Unfortunately for our protagonist, this is also the point where he learns that his past might just be catching up with, as news of his dismissal from his job in the past and the exact reason for that dismissal come to the attention of JAXA's selection committee. For most of those present, this automatically excludes him from the running in regard to qualifying for the next round of testing, but unbeknownst to him Mutta has a friend on the inside - a man who is familiar with the Nanba brothers and their dedication to all things space from their childhood. Thus, like some kind of surrogate parent, he stops at no lengths in clearing Mutta's name and proving that there's no reason that the incident in question should count as a red mark against his application. Will he succeed in presenting this argument to his colleagues?

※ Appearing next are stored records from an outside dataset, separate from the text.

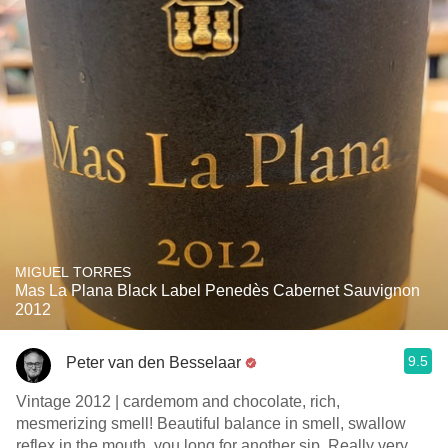
MIGUEL TORRES
Mas La Plana Black Label Penedès Cabernet Sauvignon
2012
9.5
Peter van den Besselaar
Vintage 2012 | cardemom and chocolate, rich,
mesmerizing smell! Beautiful balance in smell, swallow
reflex in the mouth, you long for another sip. Really very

That's one for next week.
Once again, Space Brothers "just works" - it doesn't do anything sensational in this episode to grab the viewer or drag them towards the edge of their seat, but it continues to leave you cheering on Mutta regardless while genuinely enjoying the continued heart-warming plot points of the show, whether it's the two Nanba brothers and their respect, love and rivalry towards one another or Mutta's "guardian angel" on the selection committee who goes the extra yard out of his belief in a boy he's kept tabs on for decades. It's simply hugely enjoyable to watch - no further explanation can really be presented for it, such are the simple but successful qualities of the series to date.